Hello !
I have currently setup a .gdbinit and an openocd script to debug my embedded targets, but I have a few troubles making it work :
gdb is not able to see any symbols (even if debug=true is set in Cargo.toml) except static ones
breakpoints tend to behave strangely : I set up a breakpoint in a specific line, and gdb stops way after telling me that the breakpoint was at line 264 when I used the command br file.rs:160
debugging peripherals and hal is very tedious because you don't have a global peripheral view with all the registers
Is there a good working setup somewhere ?
Ho do you guys work ?
I disaggree with that. Everything you can do with C++ can be done with Rust as well (debugging wise).
When you can attach gdb to your target, you can step around, jump, print variables, registers, doing crazy stuff etc all from gdb/lldb.
It would be good if you explain what you are struggling with. Is it connecting to the target? Printing variables? Setting breakpoints?
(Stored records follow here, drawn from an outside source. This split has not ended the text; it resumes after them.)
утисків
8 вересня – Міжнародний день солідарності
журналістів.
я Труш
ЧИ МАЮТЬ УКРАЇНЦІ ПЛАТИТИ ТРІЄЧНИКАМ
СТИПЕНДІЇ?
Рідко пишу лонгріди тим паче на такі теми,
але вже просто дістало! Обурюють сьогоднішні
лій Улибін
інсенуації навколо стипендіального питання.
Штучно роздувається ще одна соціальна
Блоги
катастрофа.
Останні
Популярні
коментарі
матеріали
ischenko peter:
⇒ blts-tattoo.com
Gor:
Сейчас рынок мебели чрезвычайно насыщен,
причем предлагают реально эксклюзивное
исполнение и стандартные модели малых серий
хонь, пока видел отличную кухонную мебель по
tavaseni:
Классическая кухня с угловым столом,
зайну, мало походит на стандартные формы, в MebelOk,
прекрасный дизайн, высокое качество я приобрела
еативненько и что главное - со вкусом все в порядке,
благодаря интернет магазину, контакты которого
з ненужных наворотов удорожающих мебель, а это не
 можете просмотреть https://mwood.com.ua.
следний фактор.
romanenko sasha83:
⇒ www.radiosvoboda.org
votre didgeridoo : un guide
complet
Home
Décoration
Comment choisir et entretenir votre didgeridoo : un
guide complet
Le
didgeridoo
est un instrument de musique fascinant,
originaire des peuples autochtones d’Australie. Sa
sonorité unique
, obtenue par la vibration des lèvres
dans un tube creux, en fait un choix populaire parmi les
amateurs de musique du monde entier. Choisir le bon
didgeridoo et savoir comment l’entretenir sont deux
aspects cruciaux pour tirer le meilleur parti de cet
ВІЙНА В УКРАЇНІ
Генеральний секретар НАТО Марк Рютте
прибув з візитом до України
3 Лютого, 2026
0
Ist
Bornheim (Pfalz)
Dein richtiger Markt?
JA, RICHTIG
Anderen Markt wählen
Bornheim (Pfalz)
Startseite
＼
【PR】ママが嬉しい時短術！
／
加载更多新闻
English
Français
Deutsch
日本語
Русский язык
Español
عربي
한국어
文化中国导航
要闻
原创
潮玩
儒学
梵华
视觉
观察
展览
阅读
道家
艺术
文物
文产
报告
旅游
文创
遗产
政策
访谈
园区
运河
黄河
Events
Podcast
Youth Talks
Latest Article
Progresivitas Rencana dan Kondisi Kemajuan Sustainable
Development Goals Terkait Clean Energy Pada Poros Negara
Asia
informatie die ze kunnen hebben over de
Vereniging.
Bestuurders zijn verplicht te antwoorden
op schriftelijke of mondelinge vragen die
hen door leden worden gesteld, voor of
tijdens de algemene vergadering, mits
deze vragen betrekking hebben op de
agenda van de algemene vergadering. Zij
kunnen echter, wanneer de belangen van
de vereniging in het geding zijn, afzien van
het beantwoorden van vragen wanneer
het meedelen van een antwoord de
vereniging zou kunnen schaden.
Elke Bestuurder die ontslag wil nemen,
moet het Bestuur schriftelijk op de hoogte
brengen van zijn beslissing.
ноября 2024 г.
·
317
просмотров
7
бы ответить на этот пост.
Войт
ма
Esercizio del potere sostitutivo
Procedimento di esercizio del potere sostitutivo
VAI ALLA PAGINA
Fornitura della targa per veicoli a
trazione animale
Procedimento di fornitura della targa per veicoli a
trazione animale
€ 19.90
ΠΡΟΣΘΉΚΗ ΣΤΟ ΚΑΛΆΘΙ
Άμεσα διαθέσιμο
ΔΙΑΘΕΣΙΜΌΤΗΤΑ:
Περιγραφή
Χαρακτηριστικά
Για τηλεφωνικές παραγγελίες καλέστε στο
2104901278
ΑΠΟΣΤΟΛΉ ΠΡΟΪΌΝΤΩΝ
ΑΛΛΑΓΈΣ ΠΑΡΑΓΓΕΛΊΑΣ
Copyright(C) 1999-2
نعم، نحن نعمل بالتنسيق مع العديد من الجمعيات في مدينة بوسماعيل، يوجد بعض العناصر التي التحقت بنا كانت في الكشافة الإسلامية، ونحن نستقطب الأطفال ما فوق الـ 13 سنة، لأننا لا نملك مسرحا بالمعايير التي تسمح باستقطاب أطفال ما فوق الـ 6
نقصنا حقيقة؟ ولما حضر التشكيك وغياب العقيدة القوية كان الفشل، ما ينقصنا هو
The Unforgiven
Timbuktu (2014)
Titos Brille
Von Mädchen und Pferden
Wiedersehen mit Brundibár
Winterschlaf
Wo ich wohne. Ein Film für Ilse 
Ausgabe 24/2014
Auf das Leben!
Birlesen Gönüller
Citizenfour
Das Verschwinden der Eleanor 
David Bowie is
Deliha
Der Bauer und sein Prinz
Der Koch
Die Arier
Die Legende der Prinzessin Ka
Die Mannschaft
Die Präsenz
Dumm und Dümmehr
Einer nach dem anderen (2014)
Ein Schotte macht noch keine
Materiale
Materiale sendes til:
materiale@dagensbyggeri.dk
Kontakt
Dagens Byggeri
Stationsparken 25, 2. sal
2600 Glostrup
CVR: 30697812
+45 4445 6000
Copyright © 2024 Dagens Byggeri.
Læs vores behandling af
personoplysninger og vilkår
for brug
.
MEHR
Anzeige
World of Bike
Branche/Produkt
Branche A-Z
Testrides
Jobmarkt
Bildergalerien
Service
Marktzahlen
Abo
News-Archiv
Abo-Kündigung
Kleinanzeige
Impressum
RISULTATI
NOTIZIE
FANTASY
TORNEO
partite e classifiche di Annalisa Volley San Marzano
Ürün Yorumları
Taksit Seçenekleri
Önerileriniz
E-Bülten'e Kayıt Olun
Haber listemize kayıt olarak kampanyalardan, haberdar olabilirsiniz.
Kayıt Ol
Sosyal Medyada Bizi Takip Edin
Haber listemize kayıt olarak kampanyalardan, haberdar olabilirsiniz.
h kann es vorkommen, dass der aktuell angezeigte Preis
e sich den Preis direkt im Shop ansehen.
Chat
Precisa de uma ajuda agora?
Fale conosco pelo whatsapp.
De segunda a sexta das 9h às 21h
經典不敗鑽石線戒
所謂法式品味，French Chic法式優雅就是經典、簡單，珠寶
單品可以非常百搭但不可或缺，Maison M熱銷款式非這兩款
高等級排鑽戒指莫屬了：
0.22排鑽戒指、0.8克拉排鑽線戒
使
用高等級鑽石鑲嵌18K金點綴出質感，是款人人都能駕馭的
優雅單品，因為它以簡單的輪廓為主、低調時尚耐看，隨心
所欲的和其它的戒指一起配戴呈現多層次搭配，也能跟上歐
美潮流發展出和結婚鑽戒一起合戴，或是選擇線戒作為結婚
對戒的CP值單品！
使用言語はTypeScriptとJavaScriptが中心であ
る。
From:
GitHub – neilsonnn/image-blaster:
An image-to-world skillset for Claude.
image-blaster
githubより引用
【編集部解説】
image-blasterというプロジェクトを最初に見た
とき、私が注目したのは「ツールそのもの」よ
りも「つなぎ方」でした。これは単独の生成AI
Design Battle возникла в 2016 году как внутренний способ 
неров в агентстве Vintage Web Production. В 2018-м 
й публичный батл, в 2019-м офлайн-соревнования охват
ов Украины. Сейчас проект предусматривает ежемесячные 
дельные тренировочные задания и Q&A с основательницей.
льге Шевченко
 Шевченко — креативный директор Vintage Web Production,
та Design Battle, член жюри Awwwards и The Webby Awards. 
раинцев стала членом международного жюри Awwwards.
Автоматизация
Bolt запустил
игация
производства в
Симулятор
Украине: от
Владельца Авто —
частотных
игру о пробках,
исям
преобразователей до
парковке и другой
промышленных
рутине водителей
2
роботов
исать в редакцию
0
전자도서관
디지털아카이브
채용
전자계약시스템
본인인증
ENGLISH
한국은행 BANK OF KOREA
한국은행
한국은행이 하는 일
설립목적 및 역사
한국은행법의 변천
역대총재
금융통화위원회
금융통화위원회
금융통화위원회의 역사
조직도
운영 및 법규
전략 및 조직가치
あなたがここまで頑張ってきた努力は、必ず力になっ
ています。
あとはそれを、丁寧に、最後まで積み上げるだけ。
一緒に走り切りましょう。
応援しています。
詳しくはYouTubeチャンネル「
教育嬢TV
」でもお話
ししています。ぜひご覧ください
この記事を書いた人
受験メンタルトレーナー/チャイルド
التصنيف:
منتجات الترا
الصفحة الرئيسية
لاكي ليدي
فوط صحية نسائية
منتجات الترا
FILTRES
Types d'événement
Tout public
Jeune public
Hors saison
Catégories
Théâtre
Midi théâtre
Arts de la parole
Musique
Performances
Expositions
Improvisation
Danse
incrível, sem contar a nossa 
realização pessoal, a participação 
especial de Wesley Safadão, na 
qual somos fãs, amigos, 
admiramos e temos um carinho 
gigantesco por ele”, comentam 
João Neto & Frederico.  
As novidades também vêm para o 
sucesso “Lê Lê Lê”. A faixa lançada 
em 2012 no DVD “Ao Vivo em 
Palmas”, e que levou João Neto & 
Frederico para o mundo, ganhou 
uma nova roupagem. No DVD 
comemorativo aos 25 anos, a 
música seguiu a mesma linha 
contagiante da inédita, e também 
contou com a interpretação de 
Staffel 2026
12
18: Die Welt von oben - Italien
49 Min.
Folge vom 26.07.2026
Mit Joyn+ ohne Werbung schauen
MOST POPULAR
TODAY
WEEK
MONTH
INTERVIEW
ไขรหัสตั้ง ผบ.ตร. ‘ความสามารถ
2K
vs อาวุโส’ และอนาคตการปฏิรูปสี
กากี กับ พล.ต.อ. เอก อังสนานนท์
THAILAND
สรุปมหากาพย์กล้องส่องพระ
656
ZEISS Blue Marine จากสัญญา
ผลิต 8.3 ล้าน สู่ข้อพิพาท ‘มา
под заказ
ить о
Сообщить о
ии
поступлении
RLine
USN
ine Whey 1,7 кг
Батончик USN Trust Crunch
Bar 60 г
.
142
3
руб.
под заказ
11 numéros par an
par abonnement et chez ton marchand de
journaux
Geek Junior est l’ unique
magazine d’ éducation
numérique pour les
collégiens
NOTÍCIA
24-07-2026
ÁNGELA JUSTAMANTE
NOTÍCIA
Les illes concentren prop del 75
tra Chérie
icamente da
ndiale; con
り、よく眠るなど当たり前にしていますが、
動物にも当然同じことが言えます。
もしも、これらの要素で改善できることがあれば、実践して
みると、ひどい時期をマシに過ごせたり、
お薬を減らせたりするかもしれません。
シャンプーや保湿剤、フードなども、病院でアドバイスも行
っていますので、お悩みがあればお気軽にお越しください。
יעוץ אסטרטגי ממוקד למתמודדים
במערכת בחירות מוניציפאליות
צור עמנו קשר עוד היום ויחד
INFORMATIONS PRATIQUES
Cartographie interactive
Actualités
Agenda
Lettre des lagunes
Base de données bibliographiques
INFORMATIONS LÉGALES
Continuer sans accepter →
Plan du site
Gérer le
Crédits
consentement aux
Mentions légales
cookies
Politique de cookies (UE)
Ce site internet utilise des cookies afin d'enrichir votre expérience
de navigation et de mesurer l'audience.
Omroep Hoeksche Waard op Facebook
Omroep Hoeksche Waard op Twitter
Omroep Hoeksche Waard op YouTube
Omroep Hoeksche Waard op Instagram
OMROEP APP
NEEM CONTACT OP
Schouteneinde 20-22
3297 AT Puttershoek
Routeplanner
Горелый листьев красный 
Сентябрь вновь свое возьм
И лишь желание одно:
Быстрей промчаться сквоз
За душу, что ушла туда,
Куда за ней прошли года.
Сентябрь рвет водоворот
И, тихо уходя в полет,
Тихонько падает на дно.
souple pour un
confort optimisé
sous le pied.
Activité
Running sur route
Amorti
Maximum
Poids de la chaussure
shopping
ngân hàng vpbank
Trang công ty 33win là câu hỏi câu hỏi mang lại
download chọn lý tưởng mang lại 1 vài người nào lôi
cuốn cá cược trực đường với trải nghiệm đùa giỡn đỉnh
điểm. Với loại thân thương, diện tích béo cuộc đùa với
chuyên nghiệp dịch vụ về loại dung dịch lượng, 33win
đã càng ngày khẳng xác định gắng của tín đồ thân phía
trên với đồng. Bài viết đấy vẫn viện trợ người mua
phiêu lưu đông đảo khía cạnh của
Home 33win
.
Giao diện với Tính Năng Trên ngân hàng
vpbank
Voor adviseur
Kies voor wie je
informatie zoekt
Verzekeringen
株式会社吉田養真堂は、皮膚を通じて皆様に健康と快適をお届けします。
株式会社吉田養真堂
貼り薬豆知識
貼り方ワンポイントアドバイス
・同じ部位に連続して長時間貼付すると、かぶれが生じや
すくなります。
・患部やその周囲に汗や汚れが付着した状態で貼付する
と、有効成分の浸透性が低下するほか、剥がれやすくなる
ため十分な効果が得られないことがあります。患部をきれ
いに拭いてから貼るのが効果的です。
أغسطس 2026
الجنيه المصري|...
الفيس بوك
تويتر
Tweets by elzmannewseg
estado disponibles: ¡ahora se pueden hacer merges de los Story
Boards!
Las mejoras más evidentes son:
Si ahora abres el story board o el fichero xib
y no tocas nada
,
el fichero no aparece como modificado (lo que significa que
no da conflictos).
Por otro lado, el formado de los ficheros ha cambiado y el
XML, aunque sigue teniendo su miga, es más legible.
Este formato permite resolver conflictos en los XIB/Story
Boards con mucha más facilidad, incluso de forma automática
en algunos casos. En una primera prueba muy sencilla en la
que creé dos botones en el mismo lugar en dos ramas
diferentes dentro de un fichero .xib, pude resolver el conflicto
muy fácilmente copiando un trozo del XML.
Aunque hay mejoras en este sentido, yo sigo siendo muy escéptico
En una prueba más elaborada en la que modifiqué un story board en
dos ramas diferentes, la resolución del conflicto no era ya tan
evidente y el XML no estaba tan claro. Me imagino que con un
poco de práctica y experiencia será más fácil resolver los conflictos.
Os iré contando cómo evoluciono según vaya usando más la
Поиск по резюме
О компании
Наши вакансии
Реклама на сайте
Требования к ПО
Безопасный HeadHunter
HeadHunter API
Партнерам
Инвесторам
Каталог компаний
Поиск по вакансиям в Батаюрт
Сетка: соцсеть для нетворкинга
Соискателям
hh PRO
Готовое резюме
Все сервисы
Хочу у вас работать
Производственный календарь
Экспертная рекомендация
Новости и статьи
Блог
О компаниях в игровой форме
What I mean by inconvenient is the points listed in the first post.
Maybe if you have a working setup for the stm32f103 target you could share it with me so that I can compare our configuration files and find the problem !
Okay, so I think I know why I have trouble debugging : using opt-level = 1 instead of opt-level = 3 in the release profile allow the debugger to have much more information about the code. Maybe the optimization from the compile are too aggressive for a proper debugging experience with opt-level = 3 ?
Yes, the opt level certainly affects the debugabilty. Pretty much everything becomes at opt level 3 but I need it turned on to fit in flash. I should try s or z though...
It will setup an OpenOCD server and run GDB for you, all within the context of VSCode.
You can run GDB/OpenOCD commands from within the integrated terminal too.
Breakpoints just work, and so does ITM (iprintln)
Registers and peripheral values are shown in the debug sidebar:
Ability to define JavaScript modules to decode complex data formats streamed over one or more ITM ports. Data can be printed to a output window, or sent to the graphing system.